Non, Alberto Contador n’est pas « mort » et ses attaques à répétition dans la montée du modeste col de Manse ont fait rebondir l’intérêt du Tour en dévoilant les limites actuelles d’Andy et Frank Schleck, pas à la hauteur de leur réputation et de leurs qualités de grimpeurs.
Elles ont aussi offert à Cadel Evans une opportunité pour amener au point de rupture les deux frangins luxembourgeois dans la sinueuse descente sur Gap où un certain Lance Armstrong avait joué les équilibristes à travers champ en 2003 en voulant éviter l’Espagnol Beloki, tombé devant lui !
Dans des conditions difficiles (pluie, froid), Andy et Frank Schleck n’ont pas pu répondre aux assauts de Contador et ils ont aussi et surtout révélé par rapport à Evans leurs lacunes techniques en descente, ce qui est tout de même inattendu et surprenant de la part de deux professionnels candidats à la victoire finale. Le mauvais temps n’est sans doute pas étranger au passage à vide des deux Schleck. Il a surtout donné l’idée de ce coup de semonce à Contador qui a mis les deux Luxembourgois dans leurs petits souliers ...
Ainsi que Basso et le courageux Voeckler. Et il y aurait lieu de se faire du souci pour eux si le mauvais temps se maintenait ces prochains jours, comme les prévisions météorologiques semblent le confirmer. Car le vélo n’a jamais fait bon ménage avec la pluie, ni avec les températures hivernales. Des conditions que le peloton pourrait rencontrer du côté de Sestrières (2'035 m), mercredi, ou sur les pentes du col d’Agnel (2'744 m), de l’Isoard (2'360 m) et du Galibier (2'645 m),jeudi et vendredi ! Ca promet.

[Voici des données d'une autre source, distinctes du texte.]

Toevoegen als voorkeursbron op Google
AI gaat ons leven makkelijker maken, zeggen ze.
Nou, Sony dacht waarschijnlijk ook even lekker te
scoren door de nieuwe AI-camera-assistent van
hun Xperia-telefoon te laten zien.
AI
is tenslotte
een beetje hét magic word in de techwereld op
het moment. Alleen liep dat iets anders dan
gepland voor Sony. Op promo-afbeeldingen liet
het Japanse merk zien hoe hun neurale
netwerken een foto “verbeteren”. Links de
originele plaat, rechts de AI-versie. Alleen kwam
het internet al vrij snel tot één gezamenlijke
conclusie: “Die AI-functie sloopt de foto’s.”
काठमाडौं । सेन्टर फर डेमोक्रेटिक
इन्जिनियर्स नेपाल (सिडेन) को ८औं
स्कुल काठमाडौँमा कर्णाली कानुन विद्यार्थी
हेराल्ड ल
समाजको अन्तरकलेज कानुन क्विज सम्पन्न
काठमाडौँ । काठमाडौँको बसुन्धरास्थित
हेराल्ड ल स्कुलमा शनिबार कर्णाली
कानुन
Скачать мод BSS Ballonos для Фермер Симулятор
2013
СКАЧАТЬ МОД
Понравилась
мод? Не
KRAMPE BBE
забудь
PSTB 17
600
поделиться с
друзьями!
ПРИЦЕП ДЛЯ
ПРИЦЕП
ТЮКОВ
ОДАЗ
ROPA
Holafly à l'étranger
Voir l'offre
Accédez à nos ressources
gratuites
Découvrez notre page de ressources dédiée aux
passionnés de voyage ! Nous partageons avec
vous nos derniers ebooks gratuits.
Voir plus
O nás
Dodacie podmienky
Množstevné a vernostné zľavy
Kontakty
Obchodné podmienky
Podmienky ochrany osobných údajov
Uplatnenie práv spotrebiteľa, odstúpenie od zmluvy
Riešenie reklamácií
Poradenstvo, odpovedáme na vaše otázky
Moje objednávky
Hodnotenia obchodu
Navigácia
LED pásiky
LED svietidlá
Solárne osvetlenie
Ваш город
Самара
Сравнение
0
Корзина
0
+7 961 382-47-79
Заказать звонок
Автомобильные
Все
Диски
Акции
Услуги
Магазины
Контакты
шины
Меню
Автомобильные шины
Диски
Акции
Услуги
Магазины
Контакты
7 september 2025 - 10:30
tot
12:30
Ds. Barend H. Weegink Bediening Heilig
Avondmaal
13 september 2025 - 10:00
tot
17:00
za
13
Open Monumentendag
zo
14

Il aura fallu une étape de transition, apparemment anodine, au lendemain du second jour de repos, pour débloquer le classement entre les favoris et creuser des écarts plus importants que les trois grandes étapes pyrénéennes. Un comble. Cette offensive inattendue de Contador, puis Evans et Samuel Sanchez, souligne que le Madrilène est toujours dans la course et qu’il n’a sûrement pas dit son dernier mot. En réussissant ce test, à la surprise générale, il est parti en reconquête avec un allié de circonstance, Cadel Evans, qui compte tout de même près de deux minutes d’avance sur lui au général. Un matelas de sécurité qui rassure, certes, le clan BMC mais qui n’est pas une garantie absolue face aux offensives annoncées de Contador dans les trois grandes étapes des Alpes. Des attaques cinglantes et dévastatrices, surtout sur des pentes à forts pourcentages. Et comme tous les adversaires directs de l’Espagnol, apparemment ressuscité, Evans va devoir serrer les dents pour préserver son acquis en prévision du chrono final. Car on sait que sur ce terrain-là, Contador n’est pas mal aussi…
Quant à Voeckler, il s’est défendu comme un lion, en répondant même personnellement à un démarrage de Contador. Comme à son habitude, il a fait face la fleur au fusil, parvenant à conserver son maillot de leader une journée supplémentaire. Mais il semble bien, malgré son courage et son opiniâtreté, que son règne en jaune soit sur le point de s’achever. Avec les honneurs.